PROBLEM
Transcribe all the records with complete accuracy.

───── DATA FOR REVIEW

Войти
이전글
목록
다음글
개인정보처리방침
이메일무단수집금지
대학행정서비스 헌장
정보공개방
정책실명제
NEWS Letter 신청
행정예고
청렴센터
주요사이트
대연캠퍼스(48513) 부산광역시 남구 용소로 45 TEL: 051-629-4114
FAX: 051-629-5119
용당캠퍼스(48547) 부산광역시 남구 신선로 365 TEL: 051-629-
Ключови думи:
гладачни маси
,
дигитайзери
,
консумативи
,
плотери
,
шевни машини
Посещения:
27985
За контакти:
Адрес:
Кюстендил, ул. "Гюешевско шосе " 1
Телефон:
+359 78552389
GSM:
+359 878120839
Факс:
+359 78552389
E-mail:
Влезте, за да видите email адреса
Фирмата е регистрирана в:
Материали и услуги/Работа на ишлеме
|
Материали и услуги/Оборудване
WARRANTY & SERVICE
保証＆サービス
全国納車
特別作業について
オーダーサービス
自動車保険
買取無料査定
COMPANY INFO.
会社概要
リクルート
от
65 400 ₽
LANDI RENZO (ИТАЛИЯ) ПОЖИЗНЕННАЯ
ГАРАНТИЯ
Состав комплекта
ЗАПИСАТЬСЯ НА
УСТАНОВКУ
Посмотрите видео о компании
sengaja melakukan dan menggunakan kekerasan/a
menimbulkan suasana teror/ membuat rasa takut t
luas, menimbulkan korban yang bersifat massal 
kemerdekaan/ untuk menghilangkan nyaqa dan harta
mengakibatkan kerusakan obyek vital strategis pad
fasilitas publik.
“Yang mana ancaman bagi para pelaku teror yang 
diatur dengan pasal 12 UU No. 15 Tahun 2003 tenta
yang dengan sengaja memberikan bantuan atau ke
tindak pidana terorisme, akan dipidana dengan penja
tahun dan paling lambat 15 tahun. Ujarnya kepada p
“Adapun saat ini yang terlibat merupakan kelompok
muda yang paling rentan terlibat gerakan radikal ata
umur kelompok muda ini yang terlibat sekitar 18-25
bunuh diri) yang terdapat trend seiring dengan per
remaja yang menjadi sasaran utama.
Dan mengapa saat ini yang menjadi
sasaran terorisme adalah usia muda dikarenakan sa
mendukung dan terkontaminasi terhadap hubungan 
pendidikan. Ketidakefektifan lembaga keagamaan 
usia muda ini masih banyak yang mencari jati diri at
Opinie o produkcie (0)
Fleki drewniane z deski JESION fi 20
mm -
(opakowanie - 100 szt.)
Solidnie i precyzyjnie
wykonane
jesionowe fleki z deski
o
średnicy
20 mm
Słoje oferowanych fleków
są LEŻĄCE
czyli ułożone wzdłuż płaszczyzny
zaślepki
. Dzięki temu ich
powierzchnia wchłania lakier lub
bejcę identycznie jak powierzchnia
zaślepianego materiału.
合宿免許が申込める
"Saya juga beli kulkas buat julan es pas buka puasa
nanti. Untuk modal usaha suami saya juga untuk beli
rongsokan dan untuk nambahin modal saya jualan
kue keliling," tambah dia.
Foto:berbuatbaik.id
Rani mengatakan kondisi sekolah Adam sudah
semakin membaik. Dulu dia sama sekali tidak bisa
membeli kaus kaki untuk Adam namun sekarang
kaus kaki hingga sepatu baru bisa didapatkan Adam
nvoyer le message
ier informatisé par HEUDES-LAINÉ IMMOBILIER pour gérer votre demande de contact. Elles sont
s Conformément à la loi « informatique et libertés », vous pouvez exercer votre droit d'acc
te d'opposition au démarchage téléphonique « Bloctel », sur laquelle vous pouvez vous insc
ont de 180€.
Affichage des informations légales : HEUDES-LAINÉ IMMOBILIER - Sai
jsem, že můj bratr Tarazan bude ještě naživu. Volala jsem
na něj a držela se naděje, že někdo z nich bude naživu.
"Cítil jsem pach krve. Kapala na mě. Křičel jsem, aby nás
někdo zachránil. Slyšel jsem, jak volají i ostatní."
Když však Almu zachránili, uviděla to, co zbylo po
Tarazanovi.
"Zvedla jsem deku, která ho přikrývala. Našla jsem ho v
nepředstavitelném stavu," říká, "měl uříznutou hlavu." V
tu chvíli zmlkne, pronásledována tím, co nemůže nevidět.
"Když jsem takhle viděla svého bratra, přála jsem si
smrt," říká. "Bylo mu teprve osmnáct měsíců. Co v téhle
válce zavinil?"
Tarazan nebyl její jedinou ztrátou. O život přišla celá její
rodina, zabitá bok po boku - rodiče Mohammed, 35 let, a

──────────

ANSWER
Войти
이전글
목록
다음글
개인정보처리방침
이메일무단수집금지
대학행정서비스 헌장
정보공개방
정책실명제
NEWS Letter 신청
행정예고
청렴센터
주요사이트
대연캠퍼스(48513) 부산광역시 남구 용소로 45 TEL: 051-629-4114
FAX: 051-629-5119
용당캠퍼스(48547) 부산광역시 남구 신선로 365 TEL: 051-629-
Ключови думи:
гладачни маси
,
дигитайзери
,
консумативи
,
плотери
,
шевни машини
Посещения:
27985
За контакти:
Адрес:
Кюстендил, ул. "Гюешевско шосе " 1
Телефон:
+359 78552389
GSM:
+359 878120839
Факс:
+359 78552389
E-mail:
Влезте, за да видите email адреса
Фирмата е регистрирана в:
Материали и услуги/Работа на ишлеме
|
Материали и услуги/Оборудване
WARRANTY & SERVICE
保証＆サービス
全国納車
特別作業について
オーダーサービス
自動車保険
買取無料査定
COMPANY INFO.
会社概要
リクルート
от
65 400 ₽
LANDI RENZO (ИТАЛИЯ) ПОЖИЗНЕННАЯ
ГАРАНТИЯ
Состав комплекта
ЗАПИСАТЬСЯ НА
УСТАНОВКУ
Посмотрите видео о компании
sengaja melakukan dan menggunakan kekerasan/a
menimbulkan suasana teror/ membuat rasa takut t
luas, menimbulkan korban yang bersifat massal 
kemerdekaan/ untuk menghilangkan nyaqa dan harta
mengakibatkan kerusakan obyek vital strategis pad
fasilitas publik.
“Yang mana ancaman bagi para pelaku teror yang 
diatur dengan pasal 12 UU No. 15 Tahun 2003 tenta
yang dengan sengaja memberikan bantuan atau ke
tindak pidana terorisme, akan dipidana dengan penja
tahun dan paling lambat 15 tahun. Ujarnya kepada p
“Adapun saat ini yang terlibat merupakan kelompok
muda yang paling rentan terlibat gerakan radikal ata
umur kelompok muda ini yang terlibat sekitar 18-25
bunuh diri) yang terdapat trend seiring dengan per
remaja yang menjadi sasaran utama.
Dan mengapa saat ini yang menjadi
sasaran terorisme adalah usia muda dikarenakan sa
mendukung dan terkontaminasi terhadap hubungan 
pendidikan. Ketidakefektifan lembaga keagamaan 
usia muda ini masih banyak yang mencari jati diri at
Opinie o produkcie (0)
Fleki drewniane z deski JESION fi 20
mm -
(opakowanie - 100 szt.)
Solidnie i precyzyjnie
wykonane
jesionowe fleki z deski
o
średnicy
20 mm
Słoje oferowanych fleków
są LEŻĄCE
czyli ułożone wzdłuż płaszczyzny
zaślepki
. Dzięki temu ich
powierzchnia wchłania lakier lub
bejcę identycznie jak powierzchnia
zaślepianego materiału.
合宿免許が申込める
"Saya juga beli kulkas buat julan es pas buka puasa
nanti. Untuk modal usaha suami saya juga untuk beli
rongsokan dan untuk nambahin modal saya jualan
kue keliling," tambah dia.
Foto:berbuatbaik.id
Rani mengatakan kondisi sekolah Adam sudah
semakin membaik. Dulu dia sama sekali tidak bisa
membeli kaus kaki untuk Adam namun sekarang
kaus kaki hingga sepatu baru bisa didapatkan Adam
nvoyer le message
ier informatisé par HEUDES-LAINÉ IMMOBILIER pour gérer votre demande de contact. Elles sont
s Conformément à la loi « informatique et libertés », vous pouvez exercer votre droit d'acc
te d'opposition au démarchage téléphonique « Bloctel », sur laquelle vous pouvez vous insc
ont de 180€.
Affichage des informations légales : HEUDES-LAINÉ IMMOBILIER - Sai
jsem, že můj bratr Tarazan bude ještě naživu. Volala jsem
na něj a držela se naděje, že někdo z nich bude naživu.
"Cítil jsem pach krve. Kapala na mě. Křičel jsem, aby nás
někdo zachránil. Slyšel jsem, jak volají i ostatní."
Když však Almu zachránili, uviděla to, co zbylo po
Tarazanovi.
"Zvedla jsem deku, která ho přikrývala. Našla jsem ho v
nepředstavitelném stavu," říká, "měl uříznutou hlavu." V
tu chvíli zmlkne, pronásledována tím, co nemůže nevidět.
"Když jsem takhle viděla svého bratra, přála jsem si
smrt," říká. "Bylo mu teprve osmnáct měsíců. Co v téhle
válce zavinil?"
Tarazan nebyl její jedinou ztrátou. O život přišla celá její
rodina, zabitá bok po boku - rodiče Mohammed, 35 let, a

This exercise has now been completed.